Toddlers don't think abstractly, so they need a visual reminder of how to behave. A chart can encourage your toddler to behave appropriately. While your toddler won't understand a complex chart that outlines desired behaviors, a simple sticker or a smiley face on a piece of paper separated into days can deliver that message. When you see your toddler behaving, make a big deal about putting a sticker or drawing a happy face on the chart. Your toddler will enjoy all the positive attention and will likely strive to repeat that behavior in the future so she gets another reward on her chart.

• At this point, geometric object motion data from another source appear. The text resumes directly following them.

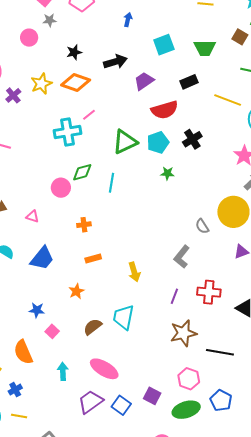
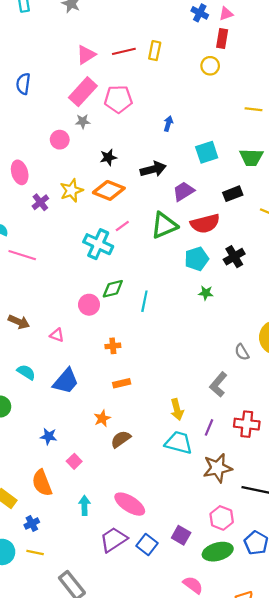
cyan cross: (67, 132) -> (98, 244), turned 32
green triangle: (125, 142) -> (164, 225), moved
yellow arrow: (134, 272) -> (177, 409), moved
blue star: (37, 310) -> (48, 436), moved
cyan trapezoid: (123, 317) -> (179, 443), moved, turned 92
brown semicircle: (93, 327) -> (121, 439), moved

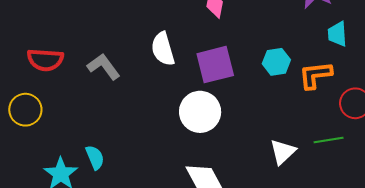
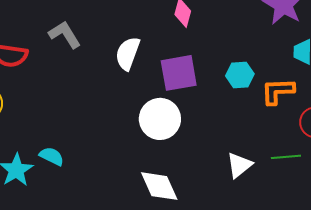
white semicircle: (163, 49) -> (128, 53), turned 32
gray L-shape: (104, 67) -> (65, 34), moved
cyan semicircle: (95, 157) -> (52, 156), turned -45

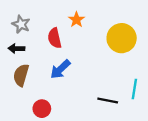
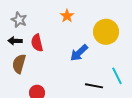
red semicircle: (55, 38) -> (37, 43), moved
blue arrow: (60, 69) -> (79, 53), moved
cyan line: (134, 89) -> (117, 76), turned -36

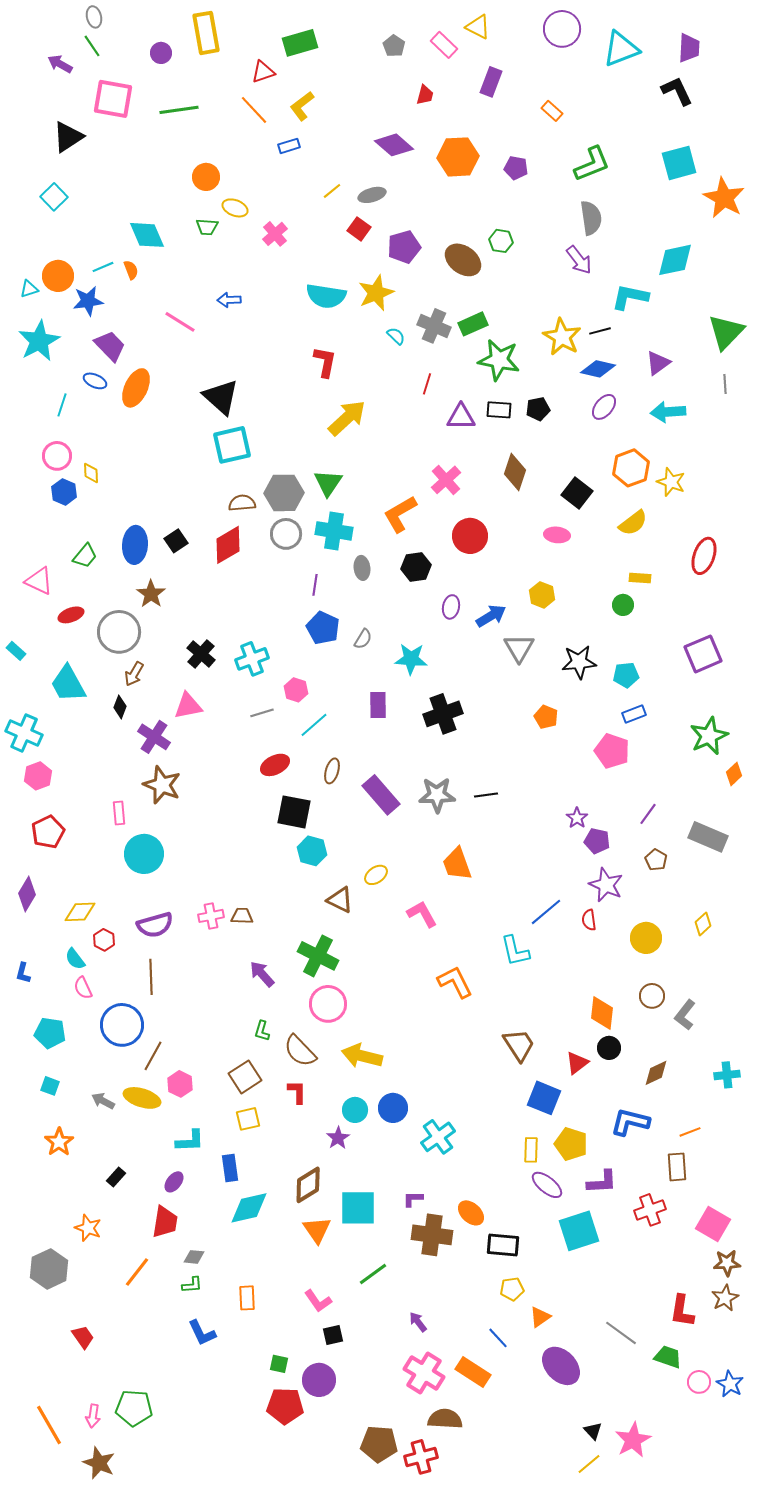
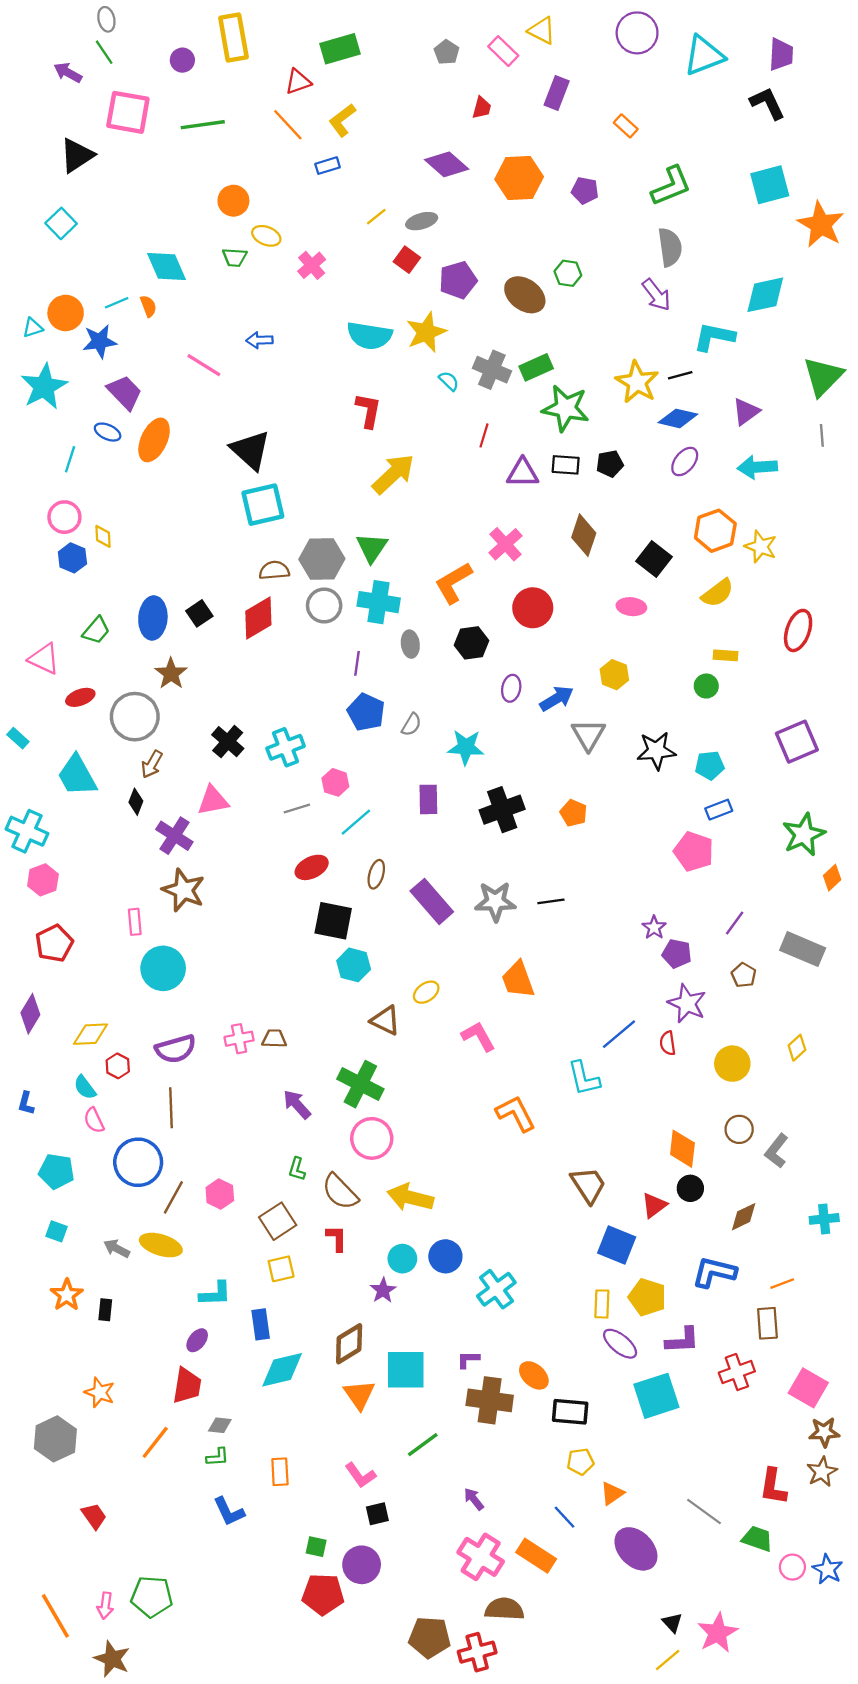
orange pentagon: (546, 717) -> (574, 813), moved
pink hexagon: (180, 1084) -> (220, 1194), moved
black rectangle: (116, 1177) -> (105, 1310), moved, turned -36

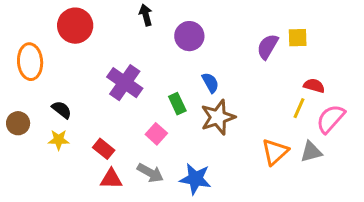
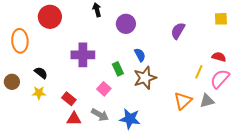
yellow square: (298, 38) -> (221, 19), moved
purple cross: (125, 83) -> (83, 55), turned -35
red semicircle: (314, 86) -> (219, 57), moved

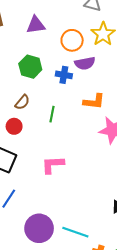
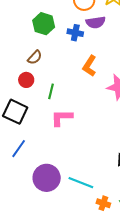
orange L-shape: (94, 101) -> (89, 66), moved, turned 115
green line: (52, 114) -> (51, 91), moved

Just as charts serve as a visual reminder, toddler bucks can also serve as an incentive. No, toddlers don't understand the importance of money, but they do understand getting a reward. Cut colored construction paper into rectangles and let your toddler scribble on them or stick stickers all over one side. On the back, draw a picture of a certain reward, such as a cartoon or a bottle of bubbles. When you catch your toddler being good, reward him with a toddler buck. Show him how to turn it over to see what his prize is. For example, if it's a picture of bubbles, immediately take your child outside and blow bubbles together. Over time, your toddler will learn that behaving appropriately brings entertainment and he will be more likely to repeat those desirable behaviors.
Good Behavior Fairy
Magical creatures, such as Santa, the Easter Bunny and fairies, are quite intriguing to toddlers and you can use that to your advantage. Spin a tale about the "Clean-Up Fairy" or the "Sleepytime Fairy." The exact fairy should be based on the area of behavior your toddler is having a hard time with. Let your toddler know that every once in a while, the fairy will reward children who listen to their parents and do what they're supposed to. Follow through by leaving your child a prize occasionally. For example, if your toddler goes to bed without getting up several times, leave a small prize, such as a bouncy ball or a sheet of stickers, under her pillow. The promise of a prize is often the only incentive necessary to improve behavior.
If you're opposed to tangible rewards such as toys, praise is also powerful reward. When you notice your toddler playing quietly or putting his toys away the first time you ask, praise him or give him a high five. Your toddler will be so proud of himself that he'll probably strive to behave in the future. Don't reward your toddler every time he behaves, however, because it can backfire on you if you forget to pass out a reward. Further, your toddler needs to learn how to behave without the promise of a reward since, as he gets older, he won't get a prize just for going to bed on time or for taking responsibility for his own toys.